I'm far enough along in my UC Berkeley Comp Sci refresher podcasts -- 61A (Structure and Interpretation of Computer Programs), 61B (Data Structures), and most of 162 (Operating Systems) -- that it feels like time to make some blog posts about computer science in general.
After all, one of the perennial topics for argum^H^H^H^H^H discussion is whether it's better to hire a Comp Sci major, a naturally talented coder, or someone with a lot of vocational training and experience. What anyway are the goals of a Comp Sci degree?
IBM has a multidimensional measure of software quality and/or customer satisfaction called CUPRIMD [that link is a PDF file]. Standing for Capability, Usability, Performance, Reliability, Installability, Maintainability, and Documentation. Never one to leave well enough alone, IBM later extended this acronym to CUPRIMDSO by adding measurements for Support and Overall. I contend that the goal of computer science is really all about the CPR in that acronym: capability, performance, and reliability.
For example, CS 61A focuses on capability (how do you write a program to accomplish X?) and reliability (what practices are needed to ensure the answer is right and cover all the possible inputs?).

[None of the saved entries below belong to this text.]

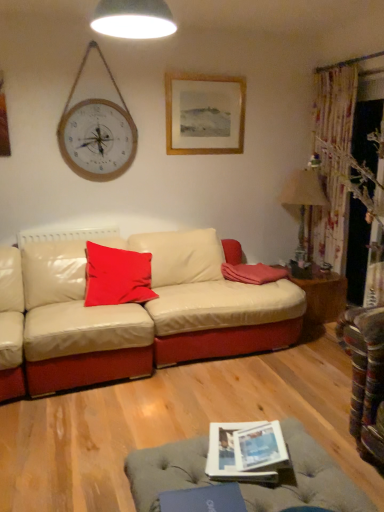 Question: From a real-world perspective, does matte paper magazine at lower center sit lower than matte red cushion at center, the 2th pillow from the right?

Choices:
 (A) no
 (B) yes

Answer: (B)

Question: Is matte paper magazine at lower center outside of matte red cushion at center, the 2th pillow from the right?

Choices:
 (A) no
 (B) yes

Answer: (B)

Question: Can you confirm if matte paper magazine at lower center is wider than matte red cushion at center, the 2th pillow from the right?

Choices:
 (A) yes
 (B) no

Answer: (B)

Question: From the image's perspective, is matte paper magazine at lower center above matte red cushion at center, which is counted as the 1th pillow, starting from the left?

Choices:
 (A) no
 (B) yes

Answer: (A)

Question: From the image's perspective, is matte paper magazine at lower center below matte red cushion at center, which is counted as the 1th pillow, starting from the left?

Choices:
 (A) yes
 (B) no

Answer: (A)

Question: Considering the positions of point (86, 247) and point (291, 197), is point (86, 247) closer or farther from the camera than point (291, 197)?

Choices:
 (A) farther
 (B) closer

Answer: (B)

Question: In terms of size, does matte red cushion at center, which is counted as the 1th pillow, starting from the left, appear bigger or smaller than beige fabric lampshade at right, the second lamp viewed from the front?

Choices:
 (A) big
 (B) small

Answer: (B)

Question: In the image, is matte red cushion at center, which is counted as the 1th pillow, starting from the left, on the left side or the right side of beige fabric lampshade at right, which appears as the first lamp when viewed from the back?

Choices:
 (A) left
 (B) right

Answer: (A)

Question: Is matte red cushion at center, which is counted as the 1th pillow, starting from the left, wider or thinner than beige fabric lampshade at right, which appears as the 1th lamp when ordered from the bottom?

Choices:
 (A) wide
 (B) thin

Answer: (A)

Question: Looking at their shapes, would you say white glossy lampshade at upper center, placed as the 1th lamp when sorted from front to back, is wider or thinner than matte red cushion at center, the 2th pillow from the right?

Choices:
 (A) thin
 (B) wide

Answer: (A)

Question: Considering the positions of point (157, 24) and point (147, 273), is point (157, 24) closer or farther from the camera than point (147, 273)?

Choices:
 (A) closer
 (B) farther

Answer: (B)

Question: Visually, is white glossy lampshade at upper center, acting as the first lamp starting from the left, positioned to the left or to the right of matte red cushion at center, the 2th pillow from the right?

Choices:
 (A) right
 (B) left

Answer: (A)

Question: Is white glossy lampshade at upper center, placed as the 1th lamp when sorted from front to back, inside the boundaries of matte red cushion at center, the 2th pillow from the right, or outside?

Choices:
 (A) outside
 (B) inside

Answer: (A)

Question: Considering their positions, is wooden framed picture at upper center located in front of or behind matte paper magazine at lower center?

Choices:
 (A) front
 (B) behind

Answer: (B)

Question: Do you think wooden framed picture at upper center is within matte paper magazine at lower center, or outside of it?

Choices:
 (A) inside
 (B) outside

Answer: (B) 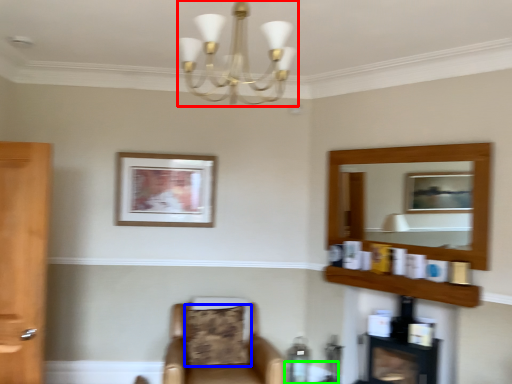 Question: Which is farther away from light fixture (highlighted by a red box)? pillow (highlighted by a blue box) or round table (highlighted by a green box)?

Choices:
 (A) pillow
 (B) round table

Answer: (B)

CS 61B focuses on capability (how do you sort, find the highest/lowest value, or transform a data structure?) and performance (is it faster to sort this way or that, what are the best and worst cases to do such-and-such a transformation on this type of data structure?). And CS 162 focuses on reliability (how do we keep a process from writing over another's memory, how do we avoid deadlock?) and performance (how do we keep address translation, resource tracking, et al from grinding the system to a halt?).
I know that all the while, students are exhorted about documentation ("write good comments", "learn Javadoc notation"), and later on, depending on the institution, there might be optional branches off into specialties for technical writing and usability. But those are a bit squishy for the core Comp Sci goals. The best technical writers put their deep knowledge aside to write things that are mostly correct and comprehensive, in words that an eight-grader can understand. The questions "is Ruby on Rails usable?" and "is this ATM touchscreen usable?" lead off in very different directions.
The goal of teaching someone who can make the most reliable, fastest, and fullest-featured program or system runs into some conundrums in the real world.
Today, if you want to enable your company to do something it couldn't do before, you might do a "View Source" on a web page to see how to do a certain effect in CSS, or adopt a new language or code library that solves your toughest problem in one line of code. So capability is not really such a distinguishing factor between people with higher education, natural skill, or on-the-job training.
That leaves us with performance and reliability. That's where the real paradoxes come in.
You might call in someone with a CS degree, who turns an O(N**3) solution into O(N log N) and so saves untold hours of waiting. Or they might reduce memory requirements so that the underpowered machine devoted to an application suddenly runs like a champ. Or they might network together several servers to turn formerly idle time into productive work.
On the other hand, if you have something that works most of the time but occasionally gives a wrong answer or hangs, the Comp Sci solution may add quite a lot of complexity and overhead to make things 100% reliable. UCB's operating systems course really puts that into perspective, taking me down memory lane from the Commodore 64 days of gleefully smashing the stack, to Motorola 68000 and the Amiga 1000 where there was no paging or swapping and we dreamed of the 68020 with MMU, to the world of today with robust multitasking and memory management all accelerated by hardware. Not a day goes by that I don't say to myself, things were a lot faster in the '80s. :-)
I see echoes of these CS goals in the "tough tech interview"-style word problems that people post from time to time. (C'mon, admit it, you've looked at them.) Hey, this one is really recursive unwinding, that one's a merge sort, I'll bet the clock algorithm would work here, and so on. For the most part, all drawn from those early fundamental CS courses. As an employer, you want your recent grads to really have internalized those lessons, rather than deciding that this theory stuff isn't important in the real world. And you want your industry hires to not have completely forgotten the basics after years of dealing with COTS ("commercial off-the-shelf") software and office politics.